Extracted page text data:

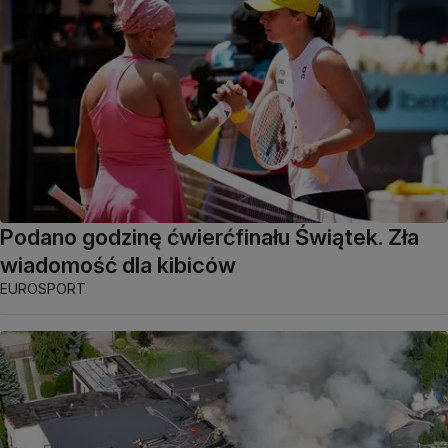
Podano godzinę ćwierćfinału Świątek. Zła
wiadomość dla kibiców
EUROSPORT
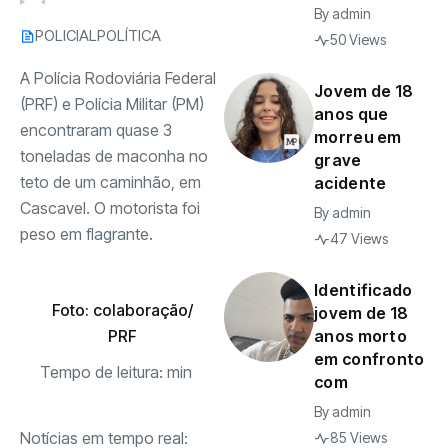
By
admin
POLICIAL
POLÍTICA
50 Views
A Polícia Rodoviária Federal
Jovem de 18
(PRF) e Polícia Militar (PM)
anos que
encontraram quase 3
morreu em
toneladas de maconha no
grave
teto de um caminhão, em
acidente
Cascavel. O motorista foi
By
admin
peso em flagrante.
47 Views
Identificado
Foto: colaboração/
jovem de 18
PRF
anos morto
em confronto
Tempo de leitura:
min
com
By
admin
Notícias em tempo real:
85 Views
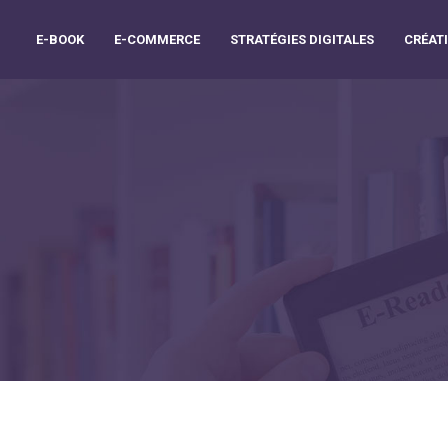
E-BOOK
E-COMMERCE
STRATÉGIES DIGITALES
CRÉATI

WHAT YOU HAVE TO DO
In the records, how many lines hold the word "Polícia"? Answer with the number and no other words.

YOUR RESPONSE
2